───── DATA TO EXAMINE ─────

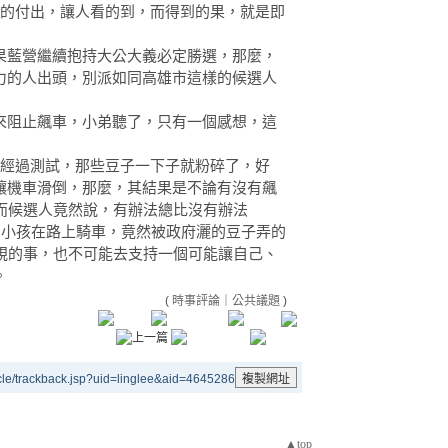
雄的付出，讓人看的到，而得到的果，就是即
果藍營繼續抱持大公大義必定勝選，那麼，
力的人出頭，別派如同高雄市這樣的候選人
來阻止飆車，小弟聽了，只有一個感想，這
?經過測試，那些豆子一下子就粉碎了，好
讓機車滑倒，那麼，其結果是不論有沒有飆
而候選人竟然說，有辦法總比沒有辦法
自己的小孩在路上騎車，竟然被政府灑的豆子弄的
違規的事，也不可能去支持一個可能讓自己、
。
(
時事評論
｜
公共議題
)
le/trackback.jsp?uid=linglee&aid=4645286
▲top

─────

» **GOAL OF THE EXERCISE**
Pictures in the records must not appear in the copy; transcribe everything else precisely.

» **ANSWER SPACE**
雄的付出，讓人看的到，而得到的果，就是即
果藍營繼續抱持大公大義必定勝選，那麼，
力的人出頭，別派如同高雄市這樣的候選人
來阻止飆車，小弟聽了，只有一個感想，這
?經過測試，那些豆子一下子就粉碎了，好
讓機車滑倒，那麼，其結果是不論有沒有飆
而候選人竟然說，有辦法總比沒有辦法
自己的小孩在路上騎車，竟然被政府灑的豆子弄的
違規的事，也不可能去支持一個可能讓自己、
。
(
時事評論
｜
公共議題
)
le/trackback.jsp?uid=linglee&aid=4645286
▲top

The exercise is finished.